The episode revolves around Chris (Will Arnett) and Reagan (Christina Applegate) trying to bring the sexy back into their marriage with the help of Chris's new friend Reed (Will Forte). Meanwhile, Ava (Maya Rudolph) blames Reagan for the advice that led her to break up with her now engaged ex-boyfriend, B-Ro (Jorma Taccone).

"Working Late and Working It" received mostly positive reviews from critics. The episode was viewed by 5.34 million viewers and received a 2.1 rating/6% share in the 18–49 demographic, marking a slight drop in the ratings from the previous episode, "Cool Neighbors". Despite this, it tied as NBC's highest-rated show on Wednesday with Law & Order: Special Victims Unit.

==Plot==
After noticing that Reagan has been wearing more sweats after the baby, Chris seeks advice from his new friend, Reed (Will Forte). Reed tells him that he needs to dress more sexy in order for Reagan to dress sexy. He does and he tries to hint it at her which causes her to grow angry and go to bed. In the morning, she dresses "fancy" just like his request. Ava eventually convinces Reagan to forgive Chris, because he's "one of the good ones". At home, Reagan comes back from work Chris shows her a poem/slide-show he made featuring them with the Obama family albeit, with Photoshop. After the slideshow, Reagan decides to change into something "more comfortable" wearing a thong that Ava gave to her.

Meanwhile, Ava deals with her ex-boyfriend B-Ro.

==Production==
"Working Late and Working It" was written by Tim McAuliffe and was directed by Joe Russo, both their first credit for the series. On August 26, 2011, Josef Adalian of New York reported that Will Forte would appear on Up All Night as Reed. Forte has previously worked with executive producer Lorne Michaels and co-creator Emily Spivey on Saturday Night Live. He had also guest starred in several episodes of 30 Rock which is produced by Michael's production company, Broadway Video, which also producers Up All Night. On September 1, 2011, Jorma Taccone was reported to guest star on the series as Ava's ex-boyfriend, B-Ro by Rick Porter of Zap2it. He had also previously worked with Michaels and Spivey on SNL.

==Reception==
===Ratings===
In its original American broadcast, "Working Late and Working It" was viewed 5.34 million viewers and received a 2.1 rating/6% share among adults between the ages of 18 and 49. This means that it was seen by 2.1% of all 18- to 49-year-olds, and 6% of all 18- to 49-year-olds watching television at the time of the broadcast.
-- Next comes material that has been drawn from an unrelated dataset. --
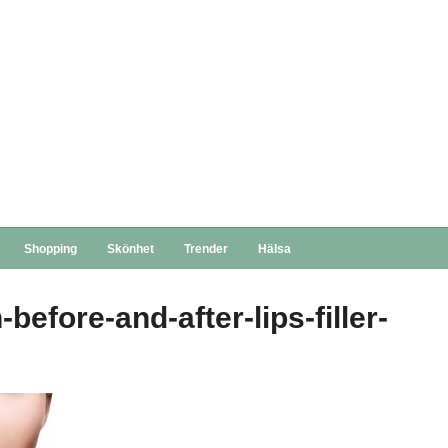
Shopping
Skönhet
Trender
Hälsa
fore-and-after-lips-filler-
This marked a 13 percent drop in the ratings from the previous episode, "Cool Neighbors". The episode ranked fourth in its timeslot and was only able to beat the short-lived CW reality series H8R which received a 0.6 rating/2% share in the 18–49 demographic. Up All Night tied for the highest-rated program on NBC that night, finishing with a higher rating than the short-lived Free Agents and Harry's Law and tied withLaw & Order: Special Victims Unit. Added with DVR viewers, who viewed the episode within seven days of the original broadcast, the episode received a 3.1 rating in the 18–49 demographic, adding a 0.9 rating to the original viewership.

===Reviews===
"Working Late and Working It" received generally positive reviews. The A.V. Club reviewer Erik Adams praised Will Arnett's performance in the episode saying that "Chris Brinkley might be the first Arnett character who appeals to people" since Arrested Development. She also complemented Ava's humanity in the episode calling it a "step up from the first two episodes". Despite this, she criticized the "Basically" music video comparing it to "a low-rent take on The Lonely Island’s SNL Digital Shorts" and also stated that "the more the leads come into their characters, the less Up All Night should have to lean on “Hey, remember the other things these people have done?” gags like the “Basically” video (or any time Ava sings, really)". He ultimately gave the episode a B. Paste writer Adam Vitcavage was more negative writing that "While Chris and Reagan supplied a heart-warming storyline with its fair share of laughs, it was not up to par with the first two episodes". She also called the Ava subplot the "though boring, had some great moments that made me laugh harder than the rest of the episode". He ultimately gave the episode an 8.0/10 calling the episode "commendable".